One begins, as always, in the middle of things:
In immediate response to Kannan's post:
Sunthar posed the question: "If moral philosophy is but a 'secularization' of Christian theology, on what alternative ground does our critique of 'normative ethics' stand?"
Although couched as a question, Sunthar has in fact touched upon a contradiction inherent in a critique that itself is beholden to the frame from which it seeks to stand apart. Nor is this only an issue that arises when one offers a critique of 'normative ethics', but it is also relevant to the question of colonialism (more accurately to a critique of colonialism). In our times, it is all too apparent that the critics of colonialism-- Marxists, Hindu nationalists, pan-Islamists-- are themselves all too beholden to colonialism and to the categories and politics legitimated by the same. Yet even pointing this out, or I should say by "merely" pointing this out itself one runs the risk of falling prey precisely to the Enlightenment fallacy (depressingly alive and well even a century after Freud, one had hoped, had killed it, ungrateful and yet all too dutiful child of the Enlightenment that he was).

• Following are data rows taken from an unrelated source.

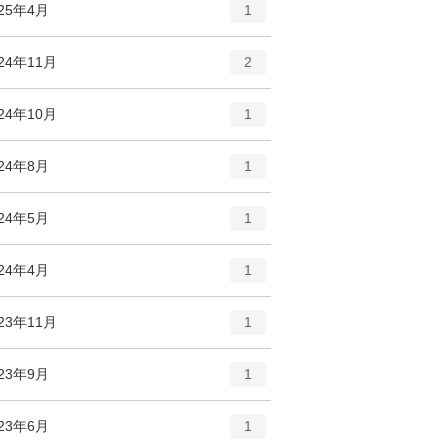
エ
件
025年4月
1
リ
ン
ー
ト
エ
件
24年11月
数
2
リ
ン
ー
ト
エ
件
24年10月
数
1
リ
ン
ー
ト
エ
件
024年8月
数
1
リ
ン
ー
ト
エ
件
024年5月
数
1
リ
ン
ー
ト
エ
件
024年4月
数
1
リ
ン
ー
ト
エ
件
23年11月
数
1
リ
ン
ー
ト
エ
件
023年9月
数
1
リ
ン
ー
ト
エ
件
023年6月
数
1
リ
ン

The fallacy in question is that of the Enlightenment subject, unitary and rational. A critique that purports to, if not stand apart from the frame it wishes to test (which is well nigh impossible), at least to undermine the frame's stability, one might go so far as to say its complacency, will need to undermine the very ground that is the Enlightenment subject.
It might seem odd that I seem to be conjuring up the Enlightenment subject as a trope, as if there were no 'normative ethics' other than the post-Christian ones globalized over the last few centuries. Of course there are; or one might say "were", for that which preceded is inaccessible to most of us now-- except through a range of post-Enlightenment disciplines and courses of study. Nor may we simply divide the world into "traditionalists" who do have such access, and the rest. For the former are not free to merely be in a post-Enlightenment world, but are themselves displaced: from that which merely was itself to that which purports to turn its back on history, on the political realities that enframe even those who would deny them. To put it another way, inasmuch as the "traditionalists" of today merely deny that which has incontrovertibly befallen them, they may do so only from the stagnancy of the ghetto, and themselves are denied the access that I had earlier asserted was denied to their "non-traditionalist" brethren.
The question remains, what is to be done about the (troublesome) Enlightenment. One approach is suggested by that which does not appear in Sunthar's question. That is, instead of asking what alternative ground one might have for a critique of 'normative ethics' if moral philosophy is a secularization of Christian theology (one could add "if secularization itself presupposes Christianity"), one might ask what a critique might "look" like if it did not rely on "ground" (as any "ground" would be so irredeemably beholden to the 'normative ethics' sought to be critiqued as to fatally compromise the attempted critique), if it did not rely on an alternative project that it wished to substitute for an existing one. It goes without saying that I have no "answer" to the problem, but do feel that if the quest is for stable ground, we might be, like the Lord, taking away with one hand what we give with the other. That is, the substitution of one hegemony for another reveals the "critique" to be merely a twin that wishes to slay its brother, not to imagine a world where fratricide would not be deemed necessary. Or as Baudelaire puts the matter: —Hypocrite lecteur, —mon semblable, —mon frère!